Extracted data entries
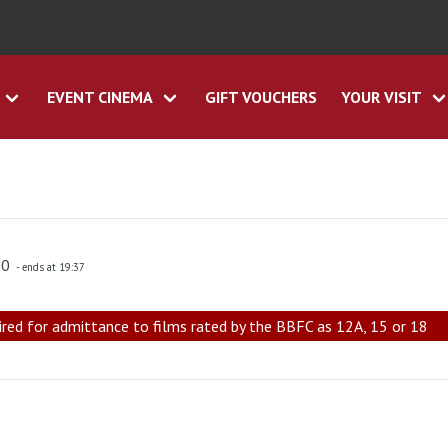
EVENT CINEMA
GIFT VOUCHERS
YOUR VISIT
30
- ends at 19:37
ired for admittance to films rated by the BBFC as 12A, 15 or 18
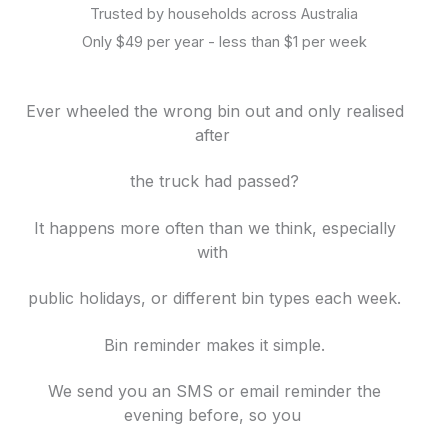
Trusted by households across Australia
Only $49 per year - less than $1 per week
Ever wheeled the wrong bin out and only realised
after
the truck had passed?
It happens more often than we think, especially
with
public holidays, or different bin
types each week.
Bin reminder makes it simple.
We send you an SMS or email reminder the
evening before, so you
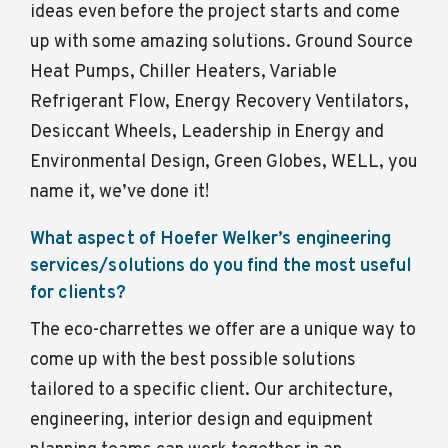
ideas even before the project starts and come
up with some amazing solutions. Ground Source
Heat Pumps, Chiller Heaters, Variable
Refrigerant Flow, Energy Recovery Ventilators,
Desiccant Wheels, Leadership in Energy and
Environmental Design, Green Globes, WELL, you
name it, we’ve done it!
What aspect of Hoefer Welker’s engineering
services/solutions do you find the most useful
for clients?
The eco-charrettes we offer are a unique way to
come up with the best possible solutions
tailored to a specific client. Our architecture,
engineering, interior design and equipment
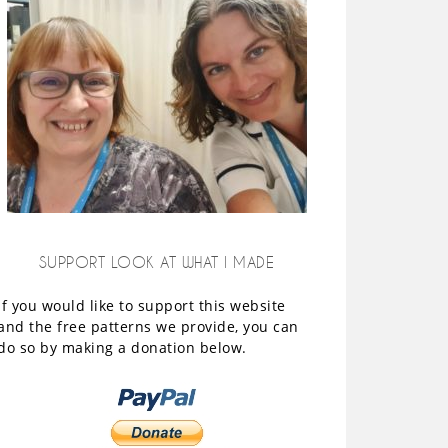
SUPPORT LOOK AT WHAT I MADE
If you would like to support this website
and the free patterns we provide, you can
do so by making a donation below.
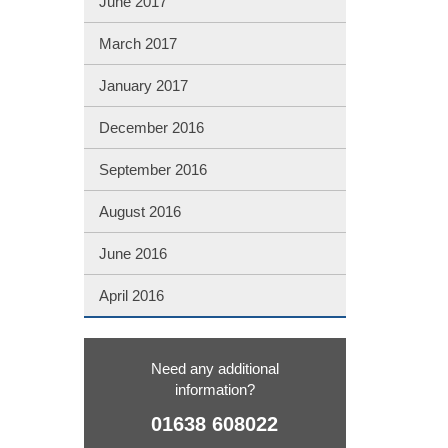
June 2017
March 2017
January 2017
December 2016
September 2016
August 2016
June 2016
April 2016
Need any additional
information?
01638 608022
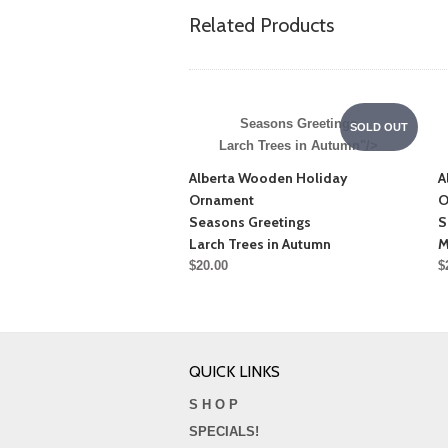
Related Products
Seasons Greetings
SOLD OUT
Larch Trees in Autumn"/>
Alberta Wooden Holiday
A
Ornament
O
Seasons Greetings
S
Larch Trees in Autumn
M
$20.00
$
QUICK LINKS
S H O P
SPECIALS!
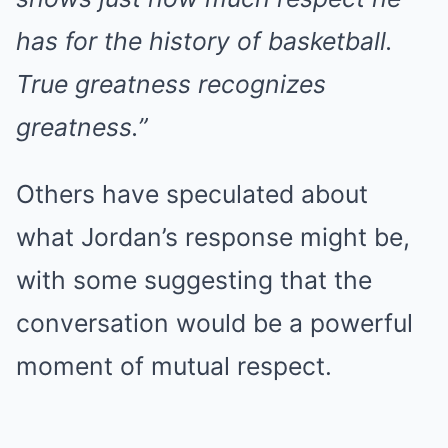
has for the history of basketball.
True greatness recognizes
greatness.”
Others have speculated about
what Jordan’s response might be,
with some suggesting that the
conversation would be a powerful
moment of mutual respect.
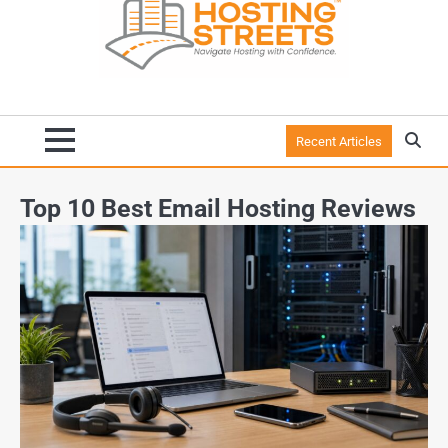
Recent Articles
Top 10 Best Email Hosting Reviews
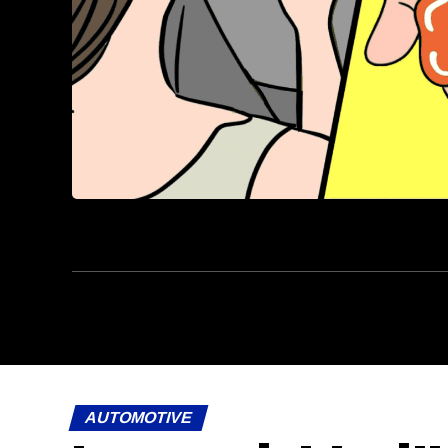
AUTOMOTIVE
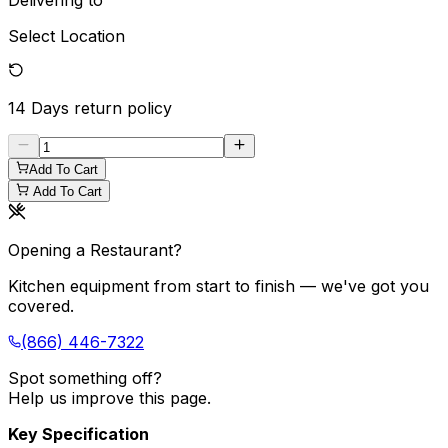
Delivering to
Select Location
14 Days
return policy
Add To Cart
Add To Cart
Opening a Restaurant?
Kitchen equipment from start to finish — we've got you
covered.
(866) 446-7322
Spot something off?
Help us improve this page.
Key Specification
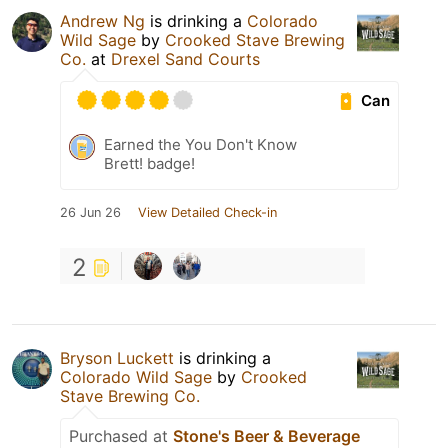
Andrew Ng
is drinking a
Colorado
Wild Sage
by
Crooked Stave Brewing
Co.
at
Drexel Sand Courts
Can
Earned the You Don't Know
Brett! badge!
26 Jun 26
View Detailed Check-in
2
Bryson Luckett
is drinking a
Colorado Wild Sage
by
Crooked
Stave Brewing Co.
Purchased at
Stone's Beer & Beverage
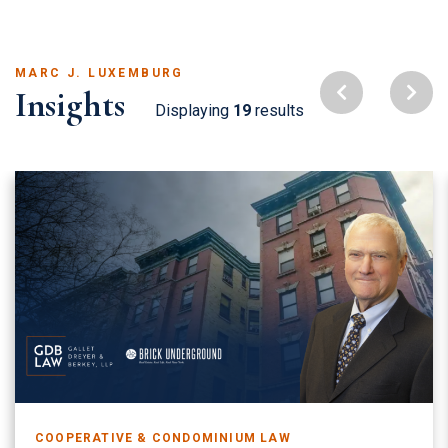
MARC J. LUXEMBURG
Insights
Displaying
19
results
COOPERATIVE & CONDOMINIUM LAW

- What you are asked to do: Lines holding the word "equipment" should be copied from the entries above.

- Your response:
engineering, interior design and equipment
Kitchen equipment from start to finish — we've got you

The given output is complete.